Pros: 1GB of free storage; uses Meebo as IM client to support wide range of IM protocols; integrated with other services including box.net for storage and MP3 locker for music storage. Ajax-branded productivity software, and quick-launch access to Google and Zoho services.
Cons: Poorly designed Web browser; no in-environment support for spreadsheets; plug-in required for Internet Explorer.
Tip: Internet Explorer users are required to download a plug-in for ajaxWindows to work. Use Firefox instead.
We've spent most of this article focusing on Webtops that take you to the cloud. Prism Mozilla, on the other hand, does exactly the reverse and brings the cloud to your desktop. Prism is a Mozilla Labs experiment, available as a stand-alone program or as a Firefox add-on that allows you to create local Web apps on your personal computer's desktop. I tried out Prism by creating local versions of Gmail, Meebo, and Google Docs applications. The applications can be placed as an icon on your desktop or in other locations on your system, depending on your OS. With Prism, your choices of applications are virtually limitless; as such they would work well for Linux or Windows users with empty systems who want to opt for Web apps instead of open-source or commercial software.

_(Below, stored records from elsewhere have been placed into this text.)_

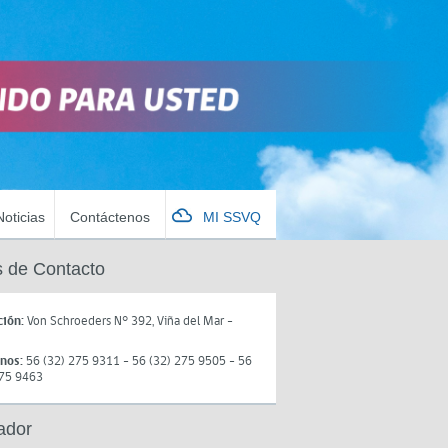
Noticias
Contáctenos
MI SSVQ
 de Contacto
ción:
Von Schroeders N° 392, Viña del Mar -
onos:
56 (32) 275 9311 - 56 (32) 275 9505 - 56
275 9463
ador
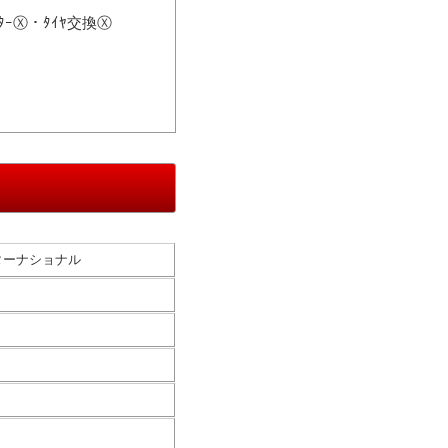
ｨﾙﾀｰⓍ・ﾀｲﾔ交換Ⓧ
ターナショナル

I was disappointed with Prism, however, because I'd hoped to create Web apps I could put on a thumb drive and port around to whatever system I happened to be in front of. Unfortunately, at the moment Prism isn't designed to do that, and I don't know of any other services that are. But if Mozilla could figure out a way to have Prism create quick-launch apps of your favorite Web sites and services that you could carry with you, Prism would be a more relevant and usable system than it is right now.
Pros: Fast access to your Web apps without opening a browser; acts and feels like a desktop application.
Cons: Using too many Web apps at once can put a drain on your processing power. Not an entirely practical solution when so many other online services are available.